Game: King Arthur II: The Role-playing Wargame
Platform: PC
Publisher: Paradox
Developer: Neocore
ESRB: T
Genre: RPG/Tactical Battles
Players: 1
What's Hot: Excellent setting, solid writing, game sounds great on paper
What's Not: Very little grand strategy, battles get tedious and lack key wargame components, serious performance issues
Review by: William Abner
A complaint you often hear from gamers is how publishers love to milk franchises for all they are worth; they’ll develop unnecessary sequels that simply recycle an old formula. We call that phenomena “MOTS” or More of the Same. I can’t place that criticism at the feet of King Arthur II and what’s more surprising is that I wish I could.

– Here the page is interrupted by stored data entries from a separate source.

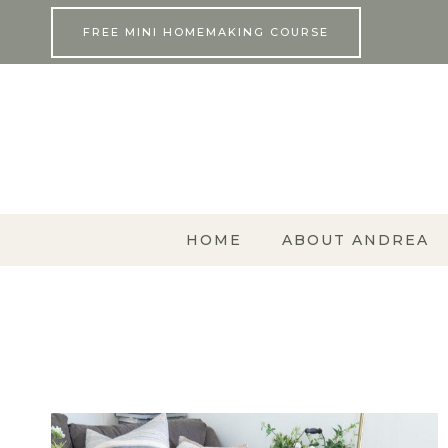
Skip
FREE MINI HOMEMAKING COURSE
to
content
HOME
ABOUT ANDREA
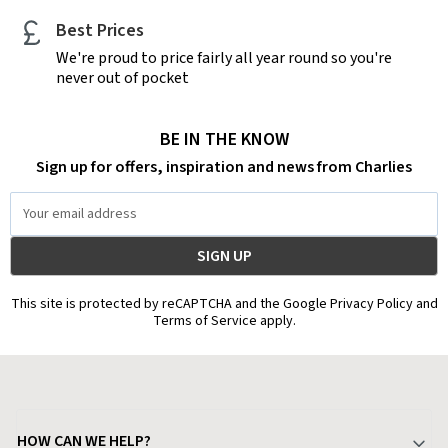
Best Prices
We're proud to price fairly all year round so you're
never out of pocket
BE IN THE KNOW
Sign up for offers, inspiration and news from Charlies
Email
Address
This site is protected by reCAPTCHA and the Google Privacy Policy and
Terms of Service apply.
HOW CAN WE HELP?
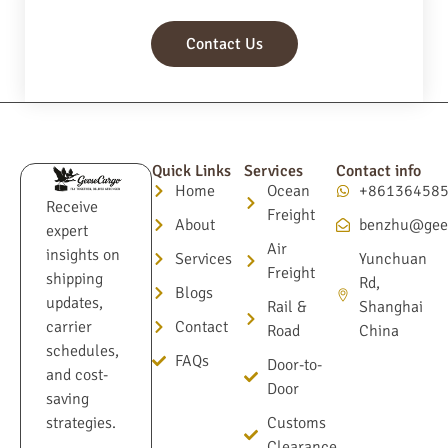
Contact Us
Quick Links
Services
Contact info
Home
Ocean
+86136458
Receive
Freight
About
benzhu@gee
expert
Air
insights on
Services
Yunchuan
Freight
shipping
Rd,
Blogs
updates,
Rail &
Shanghai
Contact
carrier
Road
China
schedules,
FAQs
Door-to-
and cost-
Door
saving
Customs
strategies.
Clearance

The original King Arthur was a hybrid of Total War, stat based role-playing and a choose your own adventure book. (Do you punch the dragon in the face? Turn to page 34. Do you offer it cake? Turn to page 187.) It was part overland map strategy game with province management, army recruitment and logistics, and part role-playing/adventure as you stumbled upon text-only adventures on your way to unifying Britannia. Then there were the tactical battles that behaved, somewhat, like a Total War game without a lot of the actual wargame trappings but with the added hook of spells and giants.
While everyone’s resistance to difficulty spikes in games varies, I found King Arthur to be a brutally difficult game, and one that was plagued by a lot of early release bugs. When you combined those two it was a hard game to love – but one that you could see a great deal of potential in if Neocore could iron everything out.
So along comes King Arthur II and instead of taking that old formula and making it better Neocore simply up and changed the game. If you look at the screenshots it certainly looks like the old game (albeit a little prettier) but don’t be fooled – this is very much a different animal all together.